This week, Pure Storage announced disaster recovery-as-a-service, rebates on power and rack space costs, with some new additional SLA-backed guarantees. We dig into the details of what was announced.
At Pure//Accelerate London 2023, Pure Storage made three announcements covering service offerings under the Evergreen brand. These are:
- Customer rebates for rack space and power costs for Evergreen//One and Evergreen//Flex customers.
- New service level guarantees covering data durability (Zero Data Loss) and eliminating forklift upgrades (No Data Migration).
- Disaster Recovery, offered as a service.
These three announcements all focus on improving the quality of storage delivered as a service through the Evergreen programme.
Power and Rack Space Rebate
In what is probably a first for the storage industry, Pure Storage will refund customers on the Evergreen//One and Evergreen//Flex programmes for a nominal amount representing the cost of power consumption and rack space for Pure Storage solutions deployed in the customer’s data centre.
The rebate is determined based on the products deployed with a minimum capacity and a nominal calculation created from typical power costs by country. Pure Storage worked with partners, including Equinix, Digital Realty and the IEA, to model expenses that would be incurred over the term of a subscription for services (for example, one, three or five years).
Pure Storage will return that cost to the customer in the form of either a rebate in cash or as credits for future purchases. The cash option enables money to be returned elsewhere within an organisation if, for example, power is not cross-charged by facilities teams.
Why would Pure Storage offer customers money back to use its products? We can compare the rebate programme to the difference between leasing and hiring a car (in the UK sense of these words). With a lease, the vehicle is effectively rented for a fixed period, but the customer pays for the running costs (fuel and consumables). In the hiring scenario (a taxi, Uber, or Lyft, for example), the customer pays a fixed fee for the service offered – a journey between two locations in this instance. The cost of delivering the service is covered by the taxi company.
Most vendor-designed storage-as-a-service offerings tend to operate more like leases, where the customer is responsible for running costs. A genuine service should be more like the hiring example, where the delivery costs are inclusive of the price charged.
Pure Storage has announced two new guarantees. The first is a durability guarantee, offering service credits in the event that data is lost due to issues with the hardware. The second is a guarantee on data migration, committing to no forklift upgrades from the customer’s perspective.
Five years ago, we wrote about the concept of the forklift upgrade.
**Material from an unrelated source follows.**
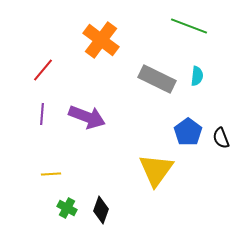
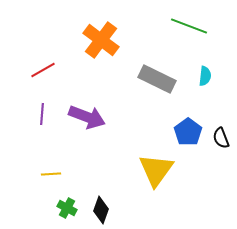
red line: rotated 20 degrees clockwise
cyan semicircle: moved 8 px right
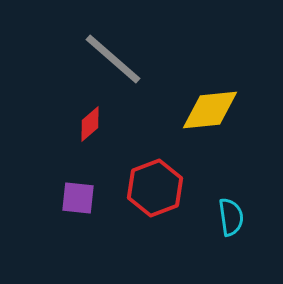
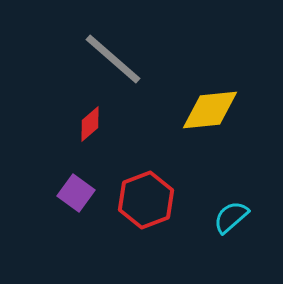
red hexagon: moved 9 px left, 12 px down
purple square: moved 2 px left, 5 px up; rotated 30 degrees clockwise
cyan semicircle: rotated 123 degrees counterclockwise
Data migrations used to be costly, time-consuming and impactful to the business. Many storage vendors would offer to cover the cost of migration as part of a hardware replacement, although those charges would simply be hidden in the cost of the hardware.
Pure Storage has been able to deliver against the no migration guarantee since the first FA-320 FlashArray in 2012 because every generation of hardware has been field-replaceable without needing to physically move data between systems. This is a direct saving to customers of the migration cost or the embedded cost from vendors offering to fund the migration overhead.
Pure Protect //DRaaS is a new product offering from Pure Storage. DRaaS is driven through Pure1, operating at the virtual instance level. In the first release, DRaaS will support VMware vSphere disaster recovery operations to and from the AWS public cloud. This includes instance conversion to AWS AMI format.
The Pure Protect //DRaaS offering is interesting because it’s the first service from Pure Storage that doesn’t relate directly to storage. Although the replication mechanism is based on VMware Storage APIs, the unit of granularity is the application. Neither the source nor the target need to be using Pure’s storage solutions.
The Architect’s View®
Giving customers money back for power and rack space consumed is a noble gesture, but not done for altruistic reasons. Pure Storage knows that its products continue to be efficient compared to competitors in the market, with that level of efficiency expected to significantly improve in the coming years (relative to the competition).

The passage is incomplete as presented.